I have spent most of today in that quiet, I really can’t do this anymore, washed out like an old rag, state of nothingness.
Started last night with internet rubbish and just kept on going down the muddy river.
My bedroom door is now locked the majority of the time. I wear the key on a string around my neck much as I wore my house key back when I was a latch key kid at school. My bedroom resembles a slightly smaller scale of a supermarket aisle- all to ensure there is food for the other kids to eat. Last night my youngest had night terrors so went to sleep in my bed so I left the door unlocked but was downstairs. This morning I was getting food out of the boxes and realised some was missing.
On the plus side, she did own up to taking it. On the down side, she took it whilst son was asleep in the bedroom and I’m pretty damn sure she’s taken food whilst I’ve been asleep too. That’s a very unsettling feeling to have.

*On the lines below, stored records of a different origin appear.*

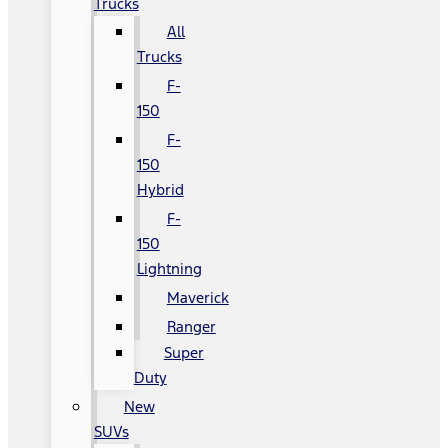
Trucks
All
Trucks
F-
150
F-
150
Hybrid
F-
150
Lightning
Maverick
Ranger
Super
Duty
New
SUVs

So now I have to sleep with my door locked. That feels wrong on so many levels. It also means that my attempts to move youngest into their own bedroom permanently has just taken a temporary nose dive. They have aspergers and quite bad anxiety and for them knowing I’m behind a locked door was one step too many. They are now sleeping in my room on a camp bed + mattress in order to give some kind of semblance of being in their own bed.
I do not like the idea of sleeping with my door locked but she’s proven that nothing else works. I’ve tried locked containers- she breaks into them.
I hate to even be thinking this but life will be so much easier once she’s moved out.